Introduction: Many studies are now evaluating the potential for dental pulp stem cells (DPSC) to assist with more complex and biotechnology applications, such as facilitating and promoting osseointegration following dental implants. However, the effects of factors that may control osseointegration and bone repair using DPSC including bone morphogenic proteins (BMP-2, BMP-4) are not yet well understood. Based upon this lack of evidence, the primary goal of this project is to evaluate the potential effects of BMPs (alone or in combination with other growth factors) to induce factors associated with osteogenesis.

Methods: DPSC isolates from an existing repository (n = 13) were plated into 96-well experimental assays with the addition of BMP-2, BMP-4 or a combination. Viability and growth assays were performed and RNA was collected and screened using quantitative polymerase chain reaction (qPCR).
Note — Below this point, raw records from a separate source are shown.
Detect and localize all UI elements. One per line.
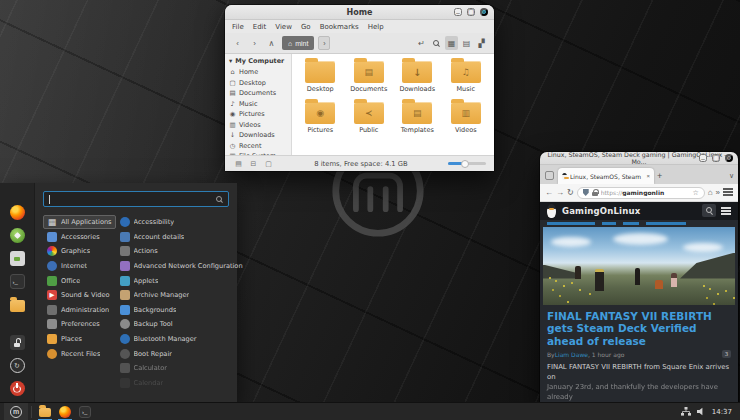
search-icon[interactable]	[430, 36, 443, 50]
sidebar-hide-icon[interactable]: ▢	[263, 160, 274, 168]
volume-icon[interactable]	[697, 407, 706, 416]
new-tab-button[interactable]: +	[657, 171, 662, 181]
menu-app-item[interactable]: Accessibility	[116, 215, 247, 230]
nav-reload-button[interactable]: ↻	[567, 188, 574, 197]
author-link[interactable]: Liam Dawe	[555, 351, 588, 358]
up-button[interactable]: ∧	[265, 36, 278, 50]
list-view-button[interactable]: ▤	[460, 36, 473, 50]
sidebar-place-item[interactable]: ⌂ Home	[229, 67, 291, 78]
taskbar-app-button[interactable]: ›_	[75, 403, 95, 420]
fm-close-button[interactable]: ×	[480, 8, 488, 16]
menu-category-item[interactable]: Office	[43, 273, 116, 288]
browser-maximize-button[interactable]: ▢	[712, 154, 720, 162]
grid-view-button[interactable]: ▦	[445, 36, 458, 50]
browser-close-button[interactable]: ×	[725, 154, 733, 162]
home-button[interactable]: ⌂	[708, 188, 713, 197]
fm-menu-item[interactable]: Bookmarks	[320, 23, 359, 31]
tracking-shield-icon[interactable]	[583, 189, 589, 196]
site-search-icon[interactable]	[702, 204, 716, 217]
menu-app-item[interactable]: Calendar	[116, 376, 247, 391]
menu-app-item[interactable]: Applets	[116, 273, 247, 288]
nav-forward-button[interactable]: →	[556, 188, 564, 197]
menu-category-item[interactable]: ▶ Sound & Video	[43, 288, 116, 303]
fm-titlebar[interactable]: Home – ▢ ×	[225, 5, 494, 20]
zoom-slider-knob[interactable]	[461, 160, 469, 168]
site-logo-penguin-icon[interactable]	[547, 204, 556, 218]
menu-category-item[interactable]: Recent Files	[43, 346, 116, 361]
files-launcher[interactable]	[10, 297, 25, 312]
comment-count-badge[interactable]: 3	[722, 350, 731, 358]
menu-app-item[interactable]: Archive Manager	[116, 288, 247, 303]
folder-item[interactable]: Music	[442, 61, 491, 93]
menu-category-item[interactable]: Accessories	[43, 230, 116, 245]
menu-category-item[interactable]: Places	[43, 332, 116, 347]
folder-item[interactable]: Documents	[345, 61, 394, 93]
sidebar-tree-toggle-icon[interactable]: ⊟	[248, 160, 259, 168]
browser-titlebar[interactable]: Linux, SteamOS, Steam Deck gaming | Gami…	[540, 152, 738, 165]
forward-button[interactable]: ›	[248, 36, 261, 50]
sidebar-places-toggle-icon[interactable]: ▤	[233, 160, 244, 168]
tab-close-icon[interactable]: ×	[646, 173, 650, 179]
sidebar-place-item[interactable]: ◷ Recent	[229, 141, 291, 152]
software-manager-launcher[interactable]	[10, 228, 25, 243]
terminal-launcher[interactable]: ›_	[10, 274, 25, 289]
folder-item[interactable]: Pictures	[296, 102, 345, 134]
fm-menu-item[interactable]: View	[275, 23, 292, 31]
sidebar-place-item[interactable]: ▤ Documents	[229, 88, 291, 99]
fm-menu-item[interactable]: File	[232, 23, 244, 31]
sidebar-section-header[interactable]: ▾My Computer	[229, 57, 291, 65]
site-nav-link[interactable]	[547, 222, 595, 225]
fm-menu-item[interactable]: Help	[368, 23, 384, 31]
sidebar-place-item[interactable]: ↓ Downloads	[229, 130, 291, 141]
menu-category-item[interactable]: Administration	[43, 303, 116, 318]
power-off-button[interactable]	[10, 381, 25, 396]
browser-tab[interactable]: Linux, SteamOS, Steam Dec ×	[558, 168, 654, 184]
site-nav-link[interactable]	[623, 222, 639, 225]
folder-item[interactable]: Desktop	[296, 61, 345, 93]
network-icon[interactable]	[681, 407, 691, 416]
menu-category-item[interactable]: Preferences	[43, 317, 116, 332]
breadcrumb[interactable]: ⌂mint	[282, 36, 314, 50]
menu-search-input[interactable]	[43, 191, 229, 207]
browser-minimize-button[interactable]: –	[699, 154, 707, 162]
clock[interactable]: 14:37	[712, 408, 732, 416]
bookmark-star-icon[interactable]: ☆	[692, 189, 698, 197]
fm-menu-item[interactable]: Go	[301, 23, 311, 31]
list-tabs-icon[interactable]: ∨	[729, 172, 734, 180]
menu-category-item[interactable]: Graphics	[43, 244, 116, 259]
menu-category-item[interactable]: ▦ All Applications	[43, 215, 116, 230]
fm-menu-item[interactable]: Edit	[253, 23, 267, 31]
zoom-slider[interactable]	[448, 162, 486, 165]
breadcrumb-next-button[interactable]: ›	[318, 36, 330, 50]
sidebar-place-item[interactable]: ♪ Music	[229, 99, 291, 110]
menu-app-item[interactable]: Calculator	[116, 361, 247, 376]
location-entry-icon[interactable]: ↵	[415, 36, 428, 50]
nav-back-button[interactable]: ←	[545, 188, 553, 197]
folder-item[interactable]: Templates	[393, 102, 442, 134]
sidebar-place-item[interactable]: ◉ Pictures	[229, 109, 291, 120]
software-sources-launcher[interactable]	[10, 251, 25, 266]
lock-icon[interactable]	[592, 189, 598, 196]
menu-category-item[interactable]: Internet	[43, 259, 116, 274]
lock-screen-button[interactable]	[10, 335, 25, 350]
site-menu-icon[interactable]	[721, 207, 731, 215]
site-nav-link[interactable]	[646, 222, 686, 225]
folder-item[interactable]: Videos	[442, 102, 491, 134]
taskbar-app-button[interactable]	[55, 403, 75, 420]
log-out-button[interactable]: ↻	[10, 358, 25, 373]
firefox-launcher[interactable]	[10, 205, 25, 220]
hamburger-menu-icon[interactable]	[723, 188, 733, 198]
menu-app-item[interactable]: Account details	[116, 230, 247, 245]
site-name[interactable]: GamingOnLinux	[562, 206, 640, 216]
menu-app-item[interactable]: Bluetooth Manager	[116, 332, 247, 347]
back-button[interactable]: ‹	[231, 36, 244, 50]
url-bar[interactable]: https://gamingonlin ☆	[577, 187, 705, 199]
taskbar-app-button[interactable]	[35, 403, 55, 420]
sidebar-place-item[interactable]: ▥ Videos	[229, 120, 291, 131]
fm-maximize-button[interactable]: ▢	[467, 8, 475, 16]
firefox-view-icon[interactable]	[545, 171, 554, 180]
folder-item[interactable]: Downloads	[393, 61, 442, 93]
folder-item[interactable]: Public	[345, 102, 394, 134]
menu-app-item[interactable]: Backgrounds	[116, 303, 247, 318]
article-hero-image[interactable]	[543, 227, 735, 305]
Results: BMP-2 administration induced increased proliferation and viability among two rapidly dividing DPSC isolates, while administration of BMP-4 induced similar responses among different rapid and all the intermediate dividing DPSC isolates. The combination of BMP-2 and BMP-4 induced differential increases in growth and viability among a distinct subset of rapidly and slowly dividing DPSC isolates that did not respond to the isolated administration of BMP-2 or BMP-4 alone. In addition, the increased growth and proliferation among these distinct isolates was associated with increased expression of alkaline phosphatase (ALP).

Conclusion: These results suggest that BMP-2 and BMP-4 (both alone and in combination) are sufficient to induce the production of the early bone biomarkers ALP within specific subsets of the DPSC isolates evaluated. Although these results represent a significant step towards our understanding of DPSC biology, further research will be needed to determine the additional factors and biomarkers that may facilitate osteogenic differentiation.
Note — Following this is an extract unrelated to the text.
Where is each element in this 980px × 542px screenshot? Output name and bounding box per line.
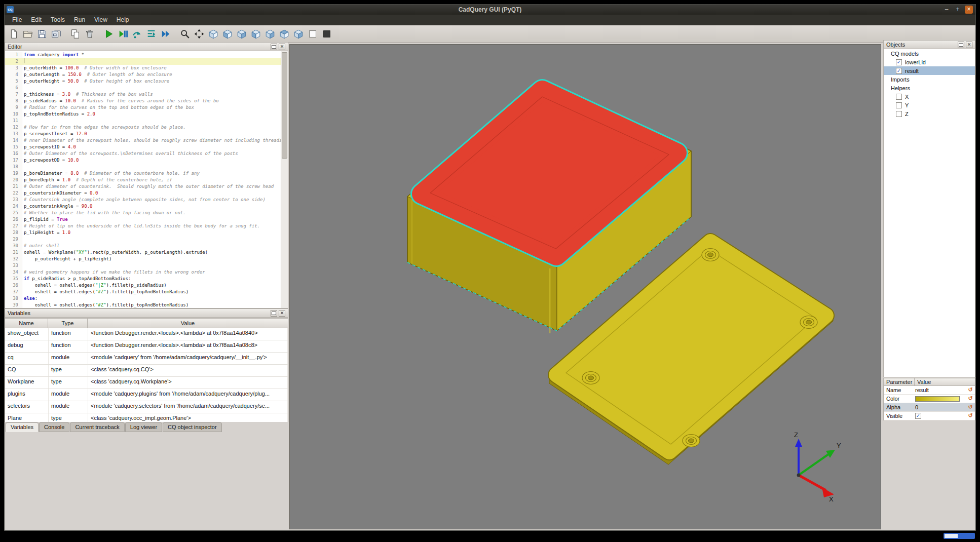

Keywords: Dental Pulp Stem Cells (DPSC); BMP-2, BMP-4; Quantitative Polymerase Chain Reaction (qPCR); Alkaline Phosphatase (ALP)

  1. Tam PKH., et al. “Regenerative medicine: postnatal approaches”. The Lancet Child and Adolescent Health 9 (2022): 654-666.
  2. Firoozi P., et al. “The Role of Photobiomodulation on Dental-Derived Mesenchymal Stem Cells in Regenerative Dentistry: A Comprehensive Systematic Review”. Current Stem Cell Research and Therapy (2022).
  3. Hoang DM., et al. “Stem cell-based therapy for human diseases”. Signal Transduction and Targeted Therapy 1 (2022): 272.
  4. Arjmand B., et al. “Advancement of Organoid Technology in Regenerative Medicine”. Regenerative Engineering and Translational Medicine 8 (2022): 1-14.
  5. Pradhan AU., et al. “A review of stem cell therapy: An emerging treatment for dementia in Alzheimer's and Parkinson's disease”. Brain and Behavior 15 (2022): e2740.
  6. Costela-Ruiz VJ., et al. “Different Sources of Mesenchymal Stem Cells for Tissue Regeneration: A Guide to Identifying the Most Favorable One in Orthopedics and Dentistry Applications”. International Journal of Molecular Sciences 11 (2022): 6356.
  7. Roato I., et al. “Oral Cavity as a Source of Mesenchymal Stem Cells Useful for Regenerative Medicine in Dentistry”. Biomedicines9 (2021): 1085.
  8. Margiana R., et al. “Clinical application of mesenchymal stem cell in regenerative medicine: a narrative review”. Stem Cell Research and Therapy 1 (2022): 366.
  9. Fan XL., et al. “Mechanisms underlying the protective effects of mesenchymal stem cell-based therapy”. Cellular and Molecular Life Sciences 14 (2020): 2771-2794.
  10. Klimczak A. “Mesenchymal Stem/Progenitor Cells and Their Derivates in Tissue Regeneration”. International Journal of Molecular Sciences 12 (2020): 6652.
  11. Maqsood M., et al. “Adult mesenchymal stem cells and their exosomes: Sources, characteristics, and application in regenerative medicine”. Life Sciences 256 (2020): 118002.
  12. Mishra VK., et al. “Identifying the Therapeutic Significance of Mesenchymal Stem Cells”. Cells5 (2020): 1145.
  13. Jakob M., et al. “Pluripotent Stem Cell-Derived Mesenchymal Stem Cells Show Comparable Functionality to Their Autologous Origin”. Cells1 (2020): 33.
  14. Dzobo K. “Recent Trends in Multipotent Human Mesenchymal Stem/Stromal Cells: Learning from History and Advancing Clinical Applications”. OMICS6 (2021): 342-357.
  15. Nancarrow-Lei R., et al. “A Systemic Review of Adult Mesenchymal Stem Cell Sources and their Multilineage Differentiation Potential Relevant to Musculoskeletal Tissue Repair and Regeneration”. Current Stem Cell Research and Therapy 8 (2017): 601-610.
  16. Kobolak J., et al. “Mesenchymal stem cells: Identification, phenotypic characterization, biological properties and potential for regenerative medicine through biomaterial micro-engineering of their niche”. Methods 99 (2016): 62-68.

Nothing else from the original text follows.